Clean Machines Are on the Move at Kapiolani


It sounds like the plot of a major summer blockbuster – robots disguised as a bus and train, whose mission it is to keep the innocent safe by searching out and annihilating villainous germs and bad-guy bacteria.

The action doesn’t unfold on the big screen, but rather in the hallways of Kapiolani Medical Center for Women & Children.

The superheroes, in this case, are the Aerobot and Hydrobot, two hands-free, high-tech floor cleaning machines that have been specially outfitted with full-body decals designed specifically for the women’s and children’s hospital.

“We have further enhanced our current and successful cleaning and disinfecting program to focus on ‘healthy cleaning’ through innovation and science,” says Robert Crawford, director at Kapiolani Medical Center.

“We are very fortunate to have a CEO and administrative body that understand and embrace this concept that cleanliness is an intricate part of patient care,” Crawford adds, “and have helped pave the way for new and innovative cleaning and disinfecting technologies and methodologies.”

The Kapiolani 'clean crew' with the Aerobot and Hydrobot.

The health care-grade Intellibots work together to maintain the highest environmental cleaning standards. Aerobot takes the lead to vacuum, sweep and prep the floors. Then, Hydrobot swoops in, using a series of sensors to determine how dirty the floor is before adjusting its speed to achieve optimal results.

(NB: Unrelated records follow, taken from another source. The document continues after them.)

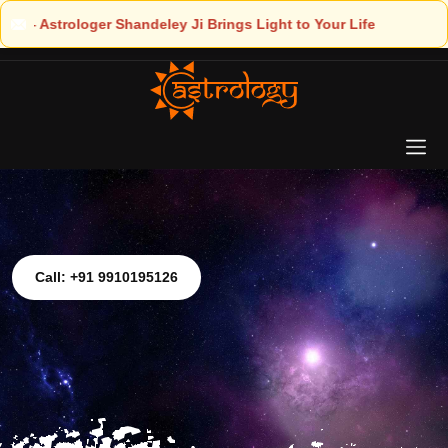
ht to Your Life
Call: +91 9910195126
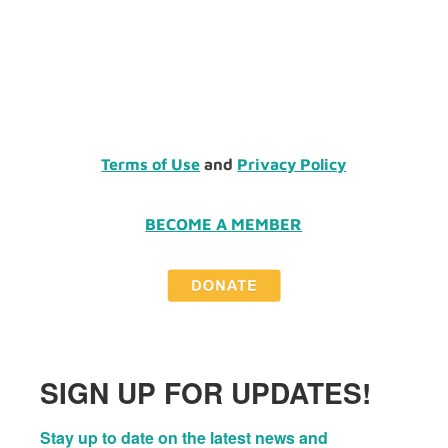
Terms of Use
and
Privacy Policy
BECOME A MEMBER
SIGN UP FOR UPDATES!
Stay up to date on the latest news and 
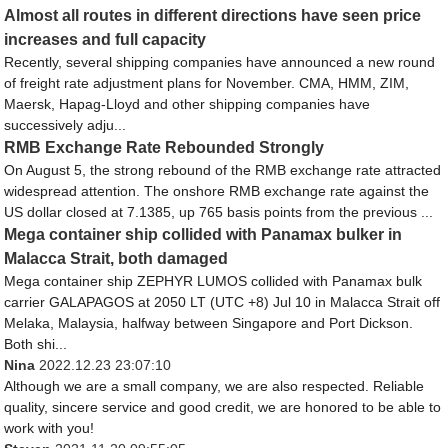
Almost all routes in different directions have seen price
increases and full capacity
Recently, several shipping companies have announced a new round
of freight rate adjustment plans for November. CMA, HMM, ZIM,
Maersk, Hapag-Lloyd and other shipping companies have
successively adju...
RMB Exchange Rate Rebounded Strongly
On August 5, the strong rebound of the RMB exchange rate attracted
widespread attention. The onshore RMB exchange rate against the
US dollar closed at 7.1385, up 765 basis points from the previous ...
Mega container ship collided with Panamax bulker in
Malacca Strait, both damaged
Mega container ship ZEPHYR LUMOS collided with Panamax bulk
carrier GALAPAGOS at 2050 LT (UTC +8) Jul 10 in Malacca Strait off
Melaka, Malaysia, halfway between Singapore and Port Dickson.
Both shi...
Nina
2022.12.23 23:07:10
Although we are a small company, we are also respected. Reliable
quality, sincere service and good credit, we are honored to be able to
work with you!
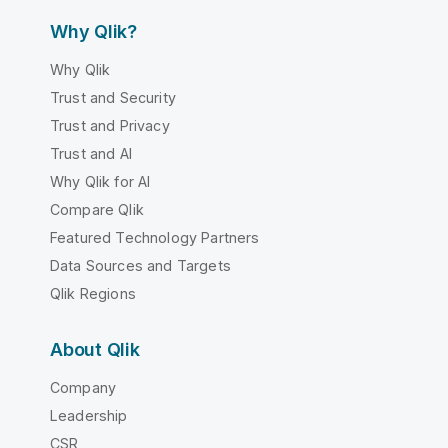
Why Qlik?
Why Qlik
Trust and Security
Trust and Privacy
Trust and AI
Why Qlik for AI
Compare Qlik
Featured Technology Partners
Data Sources and Targets
Qlik Regions
About Qlik
Company
Leadership
CSR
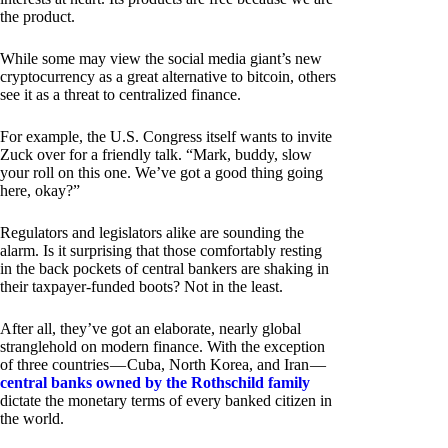
the product.
While some may view the social media giant’s new
cryptocurrency as a great alternative to bitcoin, others
see it as a threat to centralized finance.
For example, the U.S. Congress itself wants to invite
Zuck over for a friendly talk. “Mark, buddy, slow
your roll on this one. We’ve got a good thing going
here, okay?”
Regulators and legislators alike are sounding the
alarm. Is it surprising that those comfortably resting
in the back pockets of central bankers are shaking in
their taxpayer-funded boots? Not in the least.
After all, they’ve got an elaborate, nearly global
stranglehold on modern finance. With the exception
of three countries — Cuba, North Korea, and Iran —
central banks owned by the Rothschild family
dictate the monetary terms of every banked citizen in
the world.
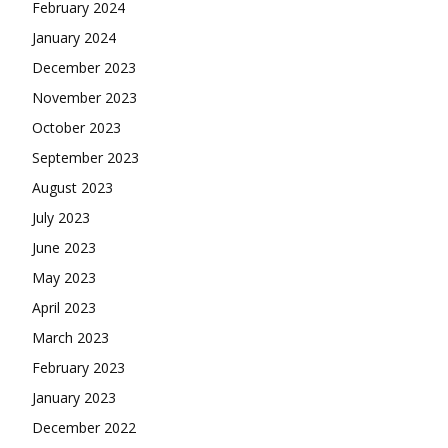
February 2024
January 2024
December 2023
November 2023
October 2023
September 2023
August 2023
July 2023
June 2023
May 2023
April 2023
March 2023
February 2023
January 2023
December 2022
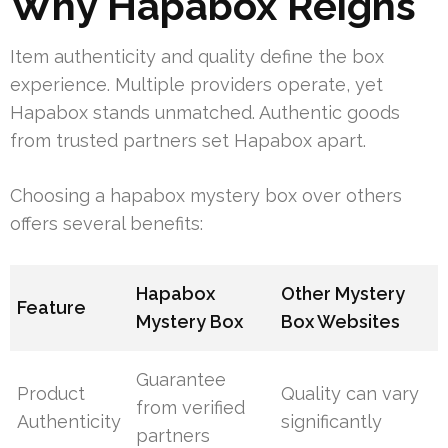
Why Hapabox Reigns
Item authenticity and quality define the box
experience. Multiple providers operate, yet
Hapabox stands unmatched. Authentic goods
from trusted partners set Hapabox apart.
Choosing a hapabox mystery box over others
offers several benefits:
Hapabox
Other Mystery
Feature
Mystery Box
Box Websites
Guarantee
Product
Quality can vary
from verified
Authenticity
significantly
partners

Both bots utilize multiple sonar sensors and specialized software that enables the hands-free machines to avoid obstacles such as IV poles, gurneys, medical equipment and patients.

“The automated robotic floor care machines are environmentally friendly, utilizing only 7 gallons of water a day, versus the 125 gallons traditional floor scrubbing machines average per day. And that is just the beginning,” Crawford says. “The water is run over UV-C lights to destroy microorganisms, then passed through a multi-stage filtration system to filter the water down to 1 micron – safe, clean and environmentally responsible.”

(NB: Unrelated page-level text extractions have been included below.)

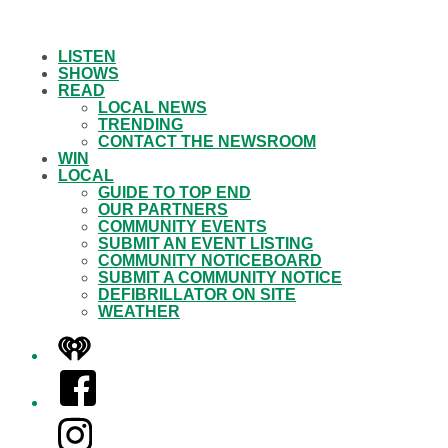
LISTEN
SHOWS
READ
LOCAL NEWS
TRENDING
CONTACT THE NEWSROOM
WIN
LOCAL
GUIDE TO TOP END
OUR PARTNERS
COMMUNITY EVENTS
SUBMIT AN EVENT LISTING
COMMUNITY NOTICEBOARD
SUBMIT A COMMUNITY NOTICE
DEFIBRILLATOR ON SITE
WEATHER
iHeart
Facebook
Instagram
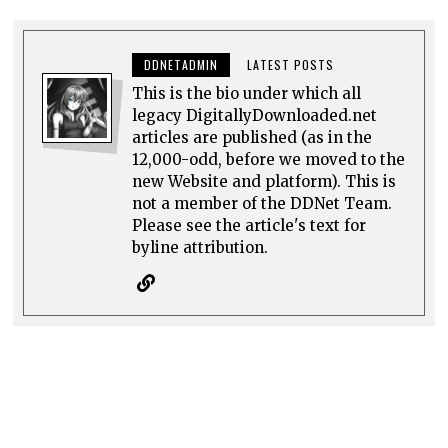
DDNETADMIN
LATEST POSTS
This is the bio under which all
legacy DigitallyDownloaded.net
articles are published (as in the
12,000-odd, before we moved to the
new Website and platform). This is
not a member of the DDNet Team.
Please see the article's text for
byline attribution.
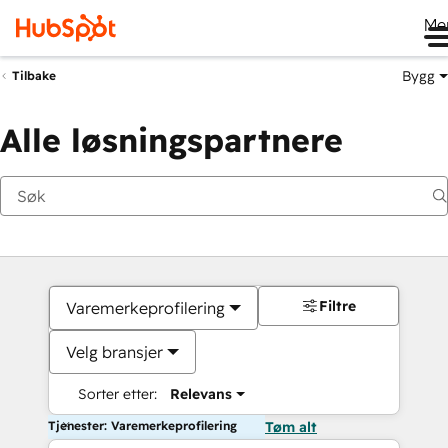
Me
Bygg
Tilbake
Alle løsningspartnere
Filtre
Varemerkeprofilering
Velg bransjer
Sorter etter:
Relevans
Tjenester: Varemerkeprofilering
Tøm alt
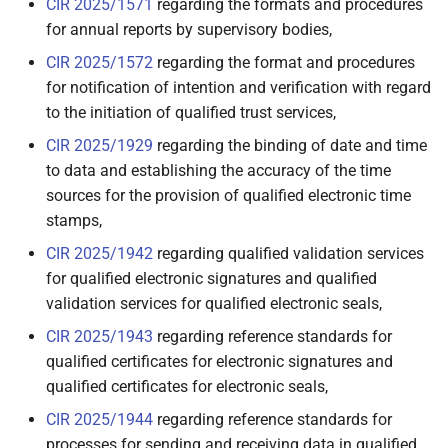
CIR 2025/1571
regarding the formats and procedures
for annual reports by supervisory bodies,
3.5 Trusted List Provider
CIR 2025/1572
regarding the format and procedures
for notification of intention and verification with regard
3.6 Qualified Electronic
Attestation of Attributes
to the initiation of qualified trust services,
(QEAA) Providers
CIR 2025/1929
regarding the binding of date and time
to data and establishing the accuracy of the time
3.7 EAA issued by or on
sources for the provision of qualified electronic time
behalf of a public sector
stamps,
body responsible for an
CIR 2025/1942
regarding qualified validation services
authentic source (PuB-EAA)
for qualified electronic signatures and qualified
Providers
validation services for qualified electronic seals,
3.8 Non-Qualified Electronic
CIR 2025/1943
regarding reference standards for
Attestation of Attributes
qualified certificates for electronic signatures and
(EAA) Providers
qualified certificates for electronic seals,
CIR 2025/1944
regarding reference standards for
3.9 Qualified Electronic
processes for sending and receiving data in qualified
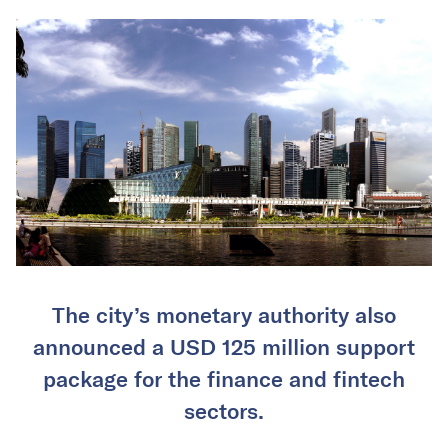
The city’s monetary authority also
announced a USD 125 million support
package for the finance and fintech
sectors.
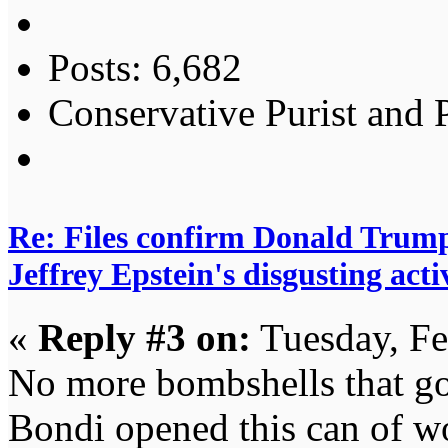
Posts: 6,682
Conservative Purist and P
Re: Files confirm Donald T
Jeffrey Epstein's disgusting activ
«
Reply #3 on:
Tuesday, Fe
No more bombshells that g
Bondi opened this can of wo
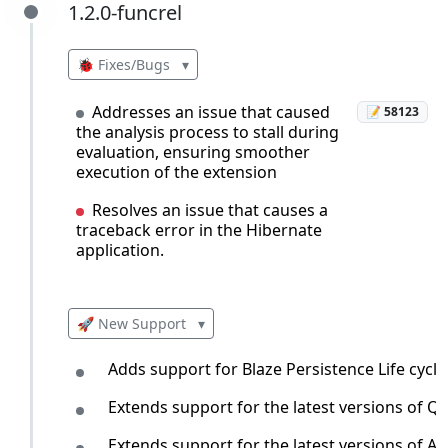
1.2.0-funcrel
1.2.0-funcrel
🐞 Fixes/Bugs
▾
Addresses an issue that caused
📝 58123
the analysis process to stall during
evaluation, ensuring smoother
execution of the extension
Resolves an issue that causes a
traceback error in the Hibernate
application.
🚀 New Support
▾
Adds support for Blaze Persistence Life cycle
Extends support for the latest versions of 
Extends support for the latest versions of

And, as water is the only component these machines require to disinfect and clean, Kapiolani has been able to further achieve its goal of “healthy cleaning” by reducing the number of harsh chemical cleaners used around the hospital all while maintaining high cleanliness standards.

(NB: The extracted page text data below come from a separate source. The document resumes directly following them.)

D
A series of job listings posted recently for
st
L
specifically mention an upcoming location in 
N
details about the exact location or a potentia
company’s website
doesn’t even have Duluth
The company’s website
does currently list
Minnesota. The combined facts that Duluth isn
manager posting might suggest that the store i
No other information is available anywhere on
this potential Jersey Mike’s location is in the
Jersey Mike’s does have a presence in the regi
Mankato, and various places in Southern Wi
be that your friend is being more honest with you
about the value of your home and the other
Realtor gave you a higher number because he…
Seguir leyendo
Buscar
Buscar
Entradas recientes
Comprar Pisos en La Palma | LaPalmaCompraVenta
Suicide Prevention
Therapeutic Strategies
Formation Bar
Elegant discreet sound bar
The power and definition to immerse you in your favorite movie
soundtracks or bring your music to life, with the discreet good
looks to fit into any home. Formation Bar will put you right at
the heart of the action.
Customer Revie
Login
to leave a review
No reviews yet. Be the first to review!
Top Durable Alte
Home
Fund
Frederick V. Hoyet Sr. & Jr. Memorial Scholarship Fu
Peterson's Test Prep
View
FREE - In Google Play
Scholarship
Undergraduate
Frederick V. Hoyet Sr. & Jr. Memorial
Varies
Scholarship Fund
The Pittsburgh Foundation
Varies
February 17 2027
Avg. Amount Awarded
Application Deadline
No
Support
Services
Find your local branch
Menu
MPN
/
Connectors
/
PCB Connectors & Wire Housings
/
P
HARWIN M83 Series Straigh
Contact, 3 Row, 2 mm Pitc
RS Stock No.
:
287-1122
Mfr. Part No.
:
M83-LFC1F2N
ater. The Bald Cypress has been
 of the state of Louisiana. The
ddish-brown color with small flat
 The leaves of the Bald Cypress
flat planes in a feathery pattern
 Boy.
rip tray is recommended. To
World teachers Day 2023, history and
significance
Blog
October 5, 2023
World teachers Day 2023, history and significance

“We also addressed disinfecting by implementing state-of-the-art technology that uses a silver-based solution,” Crawford states. “It has no adverse health concerns at all, including skin and respiratory exposure. It can be used on all surfaces, including toys, PC keyboards and high-touch surfaces (e.g., tabletops, doorknobs, elevator buttons), and kills 99.9999 percent of microorganisms in 30 seconds.”

A side view of the bots as their alter egos: the Keiki Express and the Kapiolani School Bus.Crawford adds that in order to promote “a positive environment and an abundance of smiles,” each Itellibot has been transformed with a one-of-a-kind “toonville” skin: The Hydrobot becomes the “Kapiolani School Bus,” while the Aerobot is the “Keiki Express” train.

“The decal designs were chosen by Kapiolani Environmental Services employees, which is just another prime example of the lengths our administration and staff go to for the health and well-being of their patients,” says Crawford, adding that both bots also are equipped with MP3 soundcards that provide a literal soundtrack for the machines as they make their way through the hospital halls.

“Children and adults alike smile ear to ear in amazement, and many do a little happy dance when they see the bots come by,” he says of reactions so far to the newly launched clean machines.

“Bottom line,” Crawford says, “healthy cleaning is patient care, and the Intellibots are smile medicine.”

Spoiler alert: In this storyline, the good guys win.